Just ignore this post....if you don't want to be affected by "dark" thoughts, I apologise for copying the forums name, can't think of a more fitting title.
Probably no one will read this but oh well.....I got some major anger issues,apart from having depression i'm both suicidal and homicidal, I just hate this ******* world (you're allowed to swear, right?).... everybody is a sadistic hypocrite, I hate my emotions and my conscience, I can't do what I was meant to do , guess this is just a "dark" place. I really do wanna help people and any other living things for that matter, by putting them out of their misery.... my family, friends,my psychiatrist, neighbours, pets, children, strangers.... what's the difference they're all fuckheads that deserve to meet a torturous and painful demise, the only things I hear from their mouths is " ******* KILL ME ALREADY!", it would be my pleasure. I've had these thoughts since the age of 6, how's it like to be free of these thoughts anyways.... I'm trying to change, to give it time, but I seem to be going nowhere....helplines, medication, meditation, ******* hypocritical and harsh "psychics", my psychiatrist, interests..... it seems they are only a temporary relief from this ordeal....
Oh and I've never been on recreational drugs, ever gotten drunk, smoked, been in jail or arrested and all the other mechanisms, a majority of my peers do.
I feel so lonely, how do i put it?

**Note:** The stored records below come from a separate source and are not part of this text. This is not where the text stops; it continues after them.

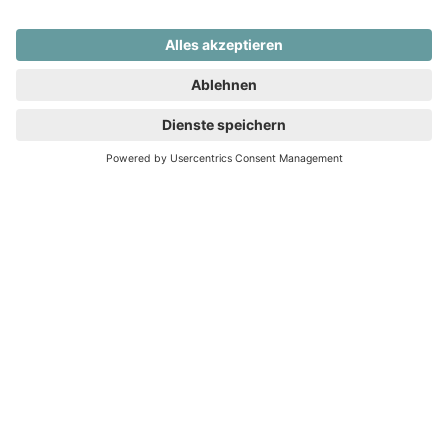
vertrauen uns einen Teil Ihres Vermögens an, dafür dürfen
Sie erwarten, dass wir jederzeit für Sie erreichbar sind,
dass Sie stets aktuell Auskunft über den Stand des
Vermarktungsprozesses erhalten und dass wir Ihre Fragen
präzise beantworten.
Gründe 4 bis 9 haben wir für Sie grafisch
dargestellt:
10. Über 300 ehrliche Bewertungen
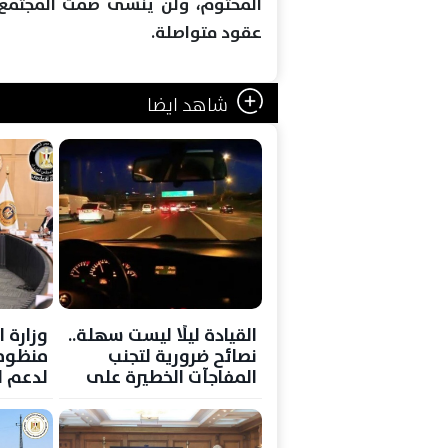
المحتوم، ولن ينسى صمت المجتمع 
عقود متواصلة.
شاهد ايضا
القيادة ليلًا ليست سهلة..
وزارة 
نصائح ضرورية لتجنب
منظوم
المفاجآت الخطيرة على
لدعم ا
الطريق
الاستث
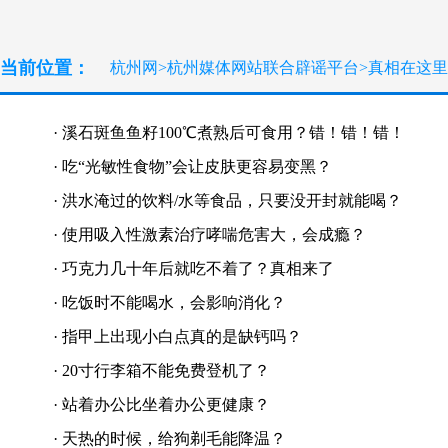
当前位置：
杭州网
>
杭州媒体网站联合辟谣平台
>
真相在这里
·
溪石斑鱼鱼籽100℃煮熟后可食用？错！错！错！
·
吃“光敏性食物”会让皮肤更容易变黑？
·
洪水淹过的饮料/水等食品，只要没开封就能喝？
·
使用吸入性激素治疗哮喘危害大，会成瘾？
·
巧克力几十年后就吃不着了？真相来了
·
吃饭时不能喝水，会影响消化？
·
指甲上出现小白点真的是缺钙吗？
·
20寸行李箱不能免费登机了？
·
站着办公比坐着办公更健康？
·
天热的时候，给狗剃毛能降温？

Because of these feelings I can't relate to anyone, everyone would think I'm a freak, so I have to project a fake image of myself.... all I want is happiness, to have good friends and a good family I can connect with, is that such a ******* bad thing to ask for?
It seems the only thing I can hold on is boxing, my coach says I put this extremely unique and even murderous (jokingly of course) vibe on the ring when i fight, I hear people shout out "Holy honeysuckle, what a ******* monster!", (as compliments probably, but I don't care fresia them.) well ain't that the truth? I just love receiving the pain from getting hit and then getting up for some more despite having blood clog up my throat and nose, bruises and blood spurting everywhere and I love how there is actually a place I can express my anger, where I can wreck my opponents and see their blood fly all over the canvas and then getting out there to be covered by blood and bruises, people finally see who I really am, that quiet, introverted kid is a "MONSTER!"...ah boxing, the only thing that makes me happy nowadays. I know "you're the only one that can change!" well ********, if that were the case, then wouldn't every other person going through the same thing as me, be merry forever.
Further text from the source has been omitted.